Start of Dataset excerpts
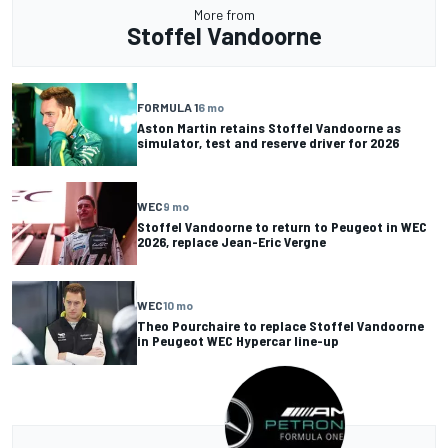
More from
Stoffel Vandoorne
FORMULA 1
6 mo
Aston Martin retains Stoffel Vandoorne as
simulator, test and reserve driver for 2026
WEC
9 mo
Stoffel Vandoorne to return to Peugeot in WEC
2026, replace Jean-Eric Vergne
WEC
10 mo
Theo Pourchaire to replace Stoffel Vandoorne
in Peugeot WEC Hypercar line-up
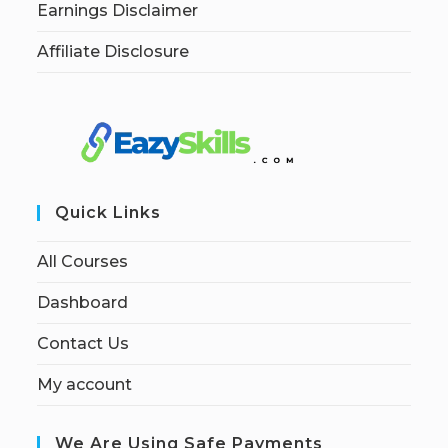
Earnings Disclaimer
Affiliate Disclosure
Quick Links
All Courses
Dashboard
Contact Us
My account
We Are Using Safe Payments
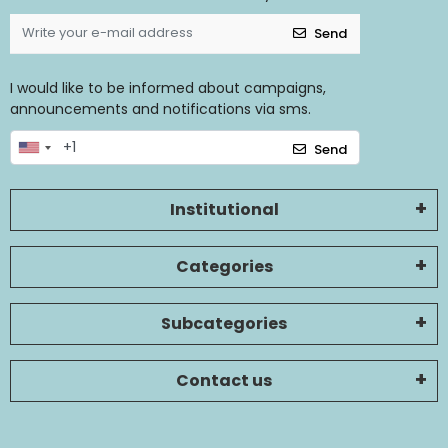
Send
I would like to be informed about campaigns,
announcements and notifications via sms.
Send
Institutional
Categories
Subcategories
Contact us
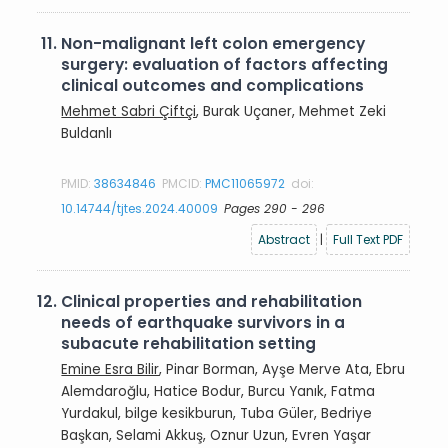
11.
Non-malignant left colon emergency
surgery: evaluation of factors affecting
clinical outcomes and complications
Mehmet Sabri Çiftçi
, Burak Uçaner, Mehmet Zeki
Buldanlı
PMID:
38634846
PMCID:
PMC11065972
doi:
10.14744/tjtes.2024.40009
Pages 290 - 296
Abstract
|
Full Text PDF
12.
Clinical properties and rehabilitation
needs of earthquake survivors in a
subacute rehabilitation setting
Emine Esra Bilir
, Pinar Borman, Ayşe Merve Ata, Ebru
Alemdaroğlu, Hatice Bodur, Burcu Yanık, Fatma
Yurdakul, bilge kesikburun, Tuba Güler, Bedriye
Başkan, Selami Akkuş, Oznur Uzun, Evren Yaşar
End of Dataset excerpts
Start of Dataset excerpts
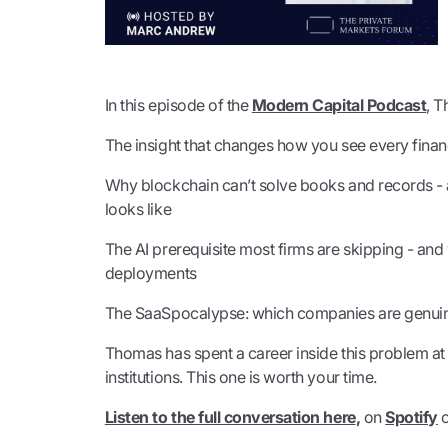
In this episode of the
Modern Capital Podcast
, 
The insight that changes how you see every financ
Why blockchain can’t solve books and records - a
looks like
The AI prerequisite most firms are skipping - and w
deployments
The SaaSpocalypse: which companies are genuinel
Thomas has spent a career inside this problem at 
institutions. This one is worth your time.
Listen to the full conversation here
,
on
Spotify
End of Dataset excerpts
◆ Exercise ◆
Among the records above, locate the line containing "announcements and notifications via sms." and the line containing "Alemdaroğlu, Hatice Bodur, Burcu Yanık, Fatma", then transcribe exactly the lines starting at the first and ending at the second, with no pictures.

◆ Solution for this task ◆
announcements and notifications via sms.
Send
Institutional
Categories
Subcategories
Contact us
11.
Non-malignant left colon emergency
surgery: evaluation of factors affecting
clinical outcomes and complications
Mehmet Sabri Çiftçi
, Burak Uçaner, Mehmet Zeki
Buldanlı
PMID:
38634846
PMCID:
PMC11065972
doi:
10.14744/tjtes.2024.40009
Pages 290 - 296
Abstract
|
Full Text PDF
12.
Clinical properties and rehabilitation
needs of earthquake survivors in a
subacute rehabilitation setting
Emine Esra Bilir
, Pinar Borman, Ayşe Merve Ata, Ebru
Alemdaroğlu, Hatice Bodur, Burcu Yanık, Fatma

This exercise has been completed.